- What you are asked to do
The answer must consist of every line in the data below that holds the word "block".

- Material for the task
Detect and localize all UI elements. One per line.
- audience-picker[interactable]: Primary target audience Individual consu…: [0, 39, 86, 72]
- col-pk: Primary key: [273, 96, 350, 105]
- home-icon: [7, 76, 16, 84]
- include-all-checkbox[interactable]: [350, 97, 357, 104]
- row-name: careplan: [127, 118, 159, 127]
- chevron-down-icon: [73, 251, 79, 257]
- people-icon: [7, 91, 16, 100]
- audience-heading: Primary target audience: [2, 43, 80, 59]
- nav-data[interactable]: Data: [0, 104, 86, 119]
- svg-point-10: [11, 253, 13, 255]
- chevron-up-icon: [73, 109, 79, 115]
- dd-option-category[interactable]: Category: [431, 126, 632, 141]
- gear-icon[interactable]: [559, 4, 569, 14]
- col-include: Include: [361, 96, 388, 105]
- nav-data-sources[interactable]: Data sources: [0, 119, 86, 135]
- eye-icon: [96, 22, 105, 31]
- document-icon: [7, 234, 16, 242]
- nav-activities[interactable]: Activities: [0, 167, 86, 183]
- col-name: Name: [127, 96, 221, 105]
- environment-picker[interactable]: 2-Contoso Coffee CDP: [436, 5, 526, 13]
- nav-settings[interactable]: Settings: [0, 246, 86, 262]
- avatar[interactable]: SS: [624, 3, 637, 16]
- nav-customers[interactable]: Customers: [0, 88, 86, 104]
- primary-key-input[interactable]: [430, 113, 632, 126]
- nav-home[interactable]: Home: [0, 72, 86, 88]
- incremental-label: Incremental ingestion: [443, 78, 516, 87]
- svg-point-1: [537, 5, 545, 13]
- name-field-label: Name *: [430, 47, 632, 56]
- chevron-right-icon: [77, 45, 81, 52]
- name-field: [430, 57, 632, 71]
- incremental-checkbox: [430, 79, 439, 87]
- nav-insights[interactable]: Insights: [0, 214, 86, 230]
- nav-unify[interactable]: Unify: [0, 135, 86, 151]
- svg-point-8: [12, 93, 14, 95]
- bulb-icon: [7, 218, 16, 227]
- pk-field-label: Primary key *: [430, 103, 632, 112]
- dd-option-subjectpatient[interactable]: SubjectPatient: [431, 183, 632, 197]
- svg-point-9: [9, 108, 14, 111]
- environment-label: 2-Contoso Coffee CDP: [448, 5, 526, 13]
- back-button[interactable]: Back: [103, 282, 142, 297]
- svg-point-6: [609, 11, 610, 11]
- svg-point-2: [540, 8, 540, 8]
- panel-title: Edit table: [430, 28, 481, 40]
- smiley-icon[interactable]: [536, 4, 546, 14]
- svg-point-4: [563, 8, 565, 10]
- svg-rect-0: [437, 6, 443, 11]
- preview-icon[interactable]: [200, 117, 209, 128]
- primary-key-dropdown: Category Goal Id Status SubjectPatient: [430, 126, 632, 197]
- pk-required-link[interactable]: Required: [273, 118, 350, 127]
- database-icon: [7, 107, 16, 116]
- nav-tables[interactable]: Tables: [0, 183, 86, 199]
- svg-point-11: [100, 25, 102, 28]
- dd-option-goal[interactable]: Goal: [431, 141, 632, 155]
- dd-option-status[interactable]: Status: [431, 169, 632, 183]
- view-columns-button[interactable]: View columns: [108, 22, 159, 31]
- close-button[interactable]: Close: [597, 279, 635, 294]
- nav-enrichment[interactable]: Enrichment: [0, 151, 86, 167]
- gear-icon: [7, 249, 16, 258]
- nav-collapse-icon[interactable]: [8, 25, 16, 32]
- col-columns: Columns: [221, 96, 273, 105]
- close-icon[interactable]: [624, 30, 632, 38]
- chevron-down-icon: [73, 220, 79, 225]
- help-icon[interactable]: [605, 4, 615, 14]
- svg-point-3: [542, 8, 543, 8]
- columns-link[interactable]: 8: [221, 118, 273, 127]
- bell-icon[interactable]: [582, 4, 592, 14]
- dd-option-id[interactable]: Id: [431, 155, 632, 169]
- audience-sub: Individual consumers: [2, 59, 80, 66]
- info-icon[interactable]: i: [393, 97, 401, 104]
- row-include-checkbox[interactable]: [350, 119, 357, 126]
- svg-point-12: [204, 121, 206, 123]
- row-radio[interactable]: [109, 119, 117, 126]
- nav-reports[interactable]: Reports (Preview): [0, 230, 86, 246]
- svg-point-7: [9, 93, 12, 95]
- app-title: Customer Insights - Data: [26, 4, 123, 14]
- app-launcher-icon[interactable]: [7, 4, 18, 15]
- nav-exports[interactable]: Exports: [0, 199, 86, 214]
* * *
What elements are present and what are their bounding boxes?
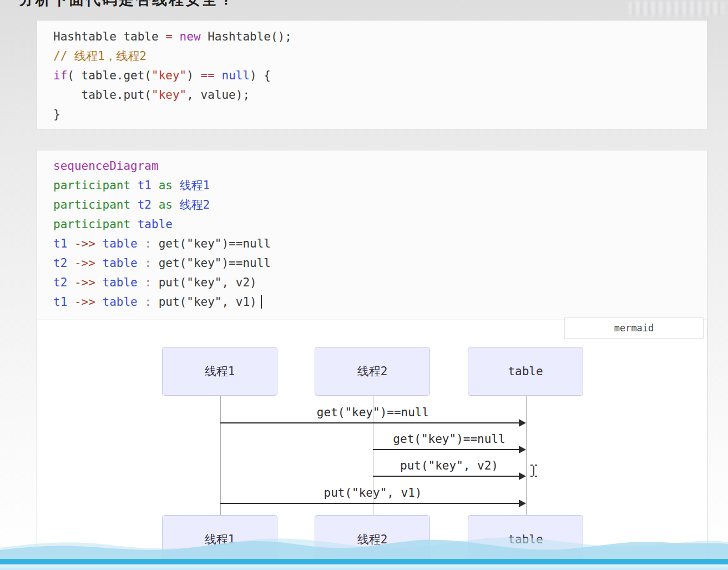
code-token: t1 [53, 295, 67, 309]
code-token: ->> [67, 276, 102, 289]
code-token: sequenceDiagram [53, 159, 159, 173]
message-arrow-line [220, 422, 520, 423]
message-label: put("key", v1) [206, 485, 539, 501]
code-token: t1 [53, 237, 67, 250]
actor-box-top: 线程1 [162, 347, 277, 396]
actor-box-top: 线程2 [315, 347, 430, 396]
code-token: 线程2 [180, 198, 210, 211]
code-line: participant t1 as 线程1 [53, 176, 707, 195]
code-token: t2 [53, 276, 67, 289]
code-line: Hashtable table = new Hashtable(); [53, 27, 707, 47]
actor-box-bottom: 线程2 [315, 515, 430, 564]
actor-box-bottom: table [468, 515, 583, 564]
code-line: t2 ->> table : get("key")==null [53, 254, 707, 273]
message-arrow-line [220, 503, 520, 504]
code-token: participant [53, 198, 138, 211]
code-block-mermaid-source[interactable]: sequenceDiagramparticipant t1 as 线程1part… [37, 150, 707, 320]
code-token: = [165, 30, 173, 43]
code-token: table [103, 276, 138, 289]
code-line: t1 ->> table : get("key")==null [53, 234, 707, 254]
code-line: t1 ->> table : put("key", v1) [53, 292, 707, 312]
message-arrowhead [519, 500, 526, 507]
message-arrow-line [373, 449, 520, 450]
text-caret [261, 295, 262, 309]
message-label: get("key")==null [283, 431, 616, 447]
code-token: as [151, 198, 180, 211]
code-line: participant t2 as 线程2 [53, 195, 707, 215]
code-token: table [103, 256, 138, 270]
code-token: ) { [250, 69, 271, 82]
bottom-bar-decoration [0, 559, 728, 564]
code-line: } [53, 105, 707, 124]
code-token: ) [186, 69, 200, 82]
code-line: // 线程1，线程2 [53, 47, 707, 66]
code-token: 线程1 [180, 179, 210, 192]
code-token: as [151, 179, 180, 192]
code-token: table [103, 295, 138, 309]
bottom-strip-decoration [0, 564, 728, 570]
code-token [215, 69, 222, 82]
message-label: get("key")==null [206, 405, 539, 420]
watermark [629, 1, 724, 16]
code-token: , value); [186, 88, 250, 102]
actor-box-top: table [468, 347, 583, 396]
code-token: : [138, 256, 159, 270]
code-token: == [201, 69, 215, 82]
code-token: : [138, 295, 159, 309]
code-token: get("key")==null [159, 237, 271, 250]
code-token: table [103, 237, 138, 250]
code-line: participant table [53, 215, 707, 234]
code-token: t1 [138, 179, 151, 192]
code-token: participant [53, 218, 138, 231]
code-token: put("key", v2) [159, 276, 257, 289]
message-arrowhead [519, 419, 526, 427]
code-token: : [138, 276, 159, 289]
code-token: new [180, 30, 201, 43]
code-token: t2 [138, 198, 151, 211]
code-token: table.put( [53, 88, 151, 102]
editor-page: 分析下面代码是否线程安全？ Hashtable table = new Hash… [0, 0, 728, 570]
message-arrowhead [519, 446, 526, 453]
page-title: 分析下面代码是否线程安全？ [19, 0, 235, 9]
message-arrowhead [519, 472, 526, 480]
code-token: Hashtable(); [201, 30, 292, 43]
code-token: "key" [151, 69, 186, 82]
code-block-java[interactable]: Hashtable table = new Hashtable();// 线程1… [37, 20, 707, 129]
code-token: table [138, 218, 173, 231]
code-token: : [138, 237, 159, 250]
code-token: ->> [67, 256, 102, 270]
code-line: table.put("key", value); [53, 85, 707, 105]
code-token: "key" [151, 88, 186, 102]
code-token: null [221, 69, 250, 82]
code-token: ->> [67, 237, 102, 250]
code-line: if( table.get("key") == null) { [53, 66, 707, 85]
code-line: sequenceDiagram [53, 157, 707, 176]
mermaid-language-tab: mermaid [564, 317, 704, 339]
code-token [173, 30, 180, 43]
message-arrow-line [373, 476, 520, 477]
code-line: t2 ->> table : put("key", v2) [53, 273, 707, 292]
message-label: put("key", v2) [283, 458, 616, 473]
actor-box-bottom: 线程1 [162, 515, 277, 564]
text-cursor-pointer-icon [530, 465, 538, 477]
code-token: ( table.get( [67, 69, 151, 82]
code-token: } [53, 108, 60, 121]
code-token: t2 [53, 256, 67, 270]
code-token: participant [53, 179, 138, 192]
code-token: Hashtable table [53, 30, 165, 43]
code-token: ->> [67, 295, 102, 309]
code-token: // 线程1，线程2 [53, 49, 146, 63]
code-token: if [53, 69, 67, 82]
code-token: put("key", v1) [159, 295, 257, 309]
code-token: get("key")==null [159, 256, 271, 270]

- Solution to this problem
code-block-mermaid-source[interactable]: sequenceDiagramparticipant t1 as 线程1part… [37, 150, 707, 320]
code-block-java[interactable]: Hashtable table = new Hashtable();// 线程1… [37, 20, 707, 129]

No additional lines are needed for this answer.